In the middle between providers and consumers should be a mediator. The mediator is the glue between the consumers' needs and the providers' offering. The mediator should look both left and right: it should implement both consumer-driven and data-driven approaches to mediation. The technical implementation can be done using a service bus, but mediation is more than just a technical issue.
Data-driven mediation is a bottom-up approach. Some characteristics:
- Consumers are tightly coupled to providers: service life cycles, data models, ...
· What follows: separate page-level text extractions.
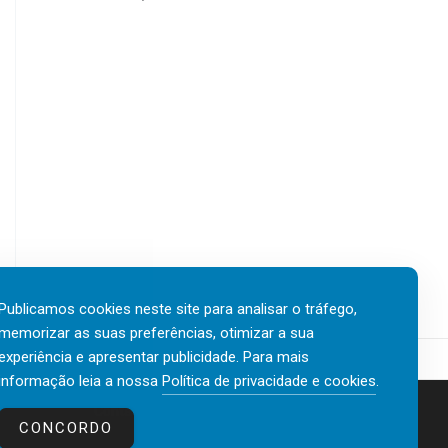
Publicamos cookies neste site para analisar o tráfego,
memorizar as suas preferências, otimizar a sua
experiência e apresentar publicidade. Para mais
informação leia a nossa
Política de privacidade e cookies
.
Contactos
Política de privacidade e cookies
CONCORDO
- Any change in a provider service involves complex governance of both mediator and all consumers
- Each consumer must interpret the data and assemble it correctly before it can be used in the business; the provider's data model is captured by the consumer
- The role of the mediator is limited: just expose the same interface as the service provider; only some technical advantages of a common security model, common logging and auditing, etc.; no added business value
- Consumers are loosely coupled to providers: consumer service life cycles and data models do not depend on those offered by the provider
- A change in a provider service does not automatically imply a change at the consumer's side, which simplifies governance
- The mediator interprets the provider's data and transforms it into the business domain language; the provider's data model is shielded from the consumer; there is an abstraction made by the mediator
- The role of the mediator is extensive: it is the glue between the data service providers and the business consumers
But if you start re-using services, governance start to take over the budget. Changes will occur, and will propagate to everywhere. The governance nightmare starts, and the maintenance costs of the SOA will rise.
So, if the goal of mediation is to expose reusable services, then it does make sense to make the initial investment and to go for consumer-driven mediation. The mediator becomes an important part of the IT integration landscape, and its role should not be underestimated.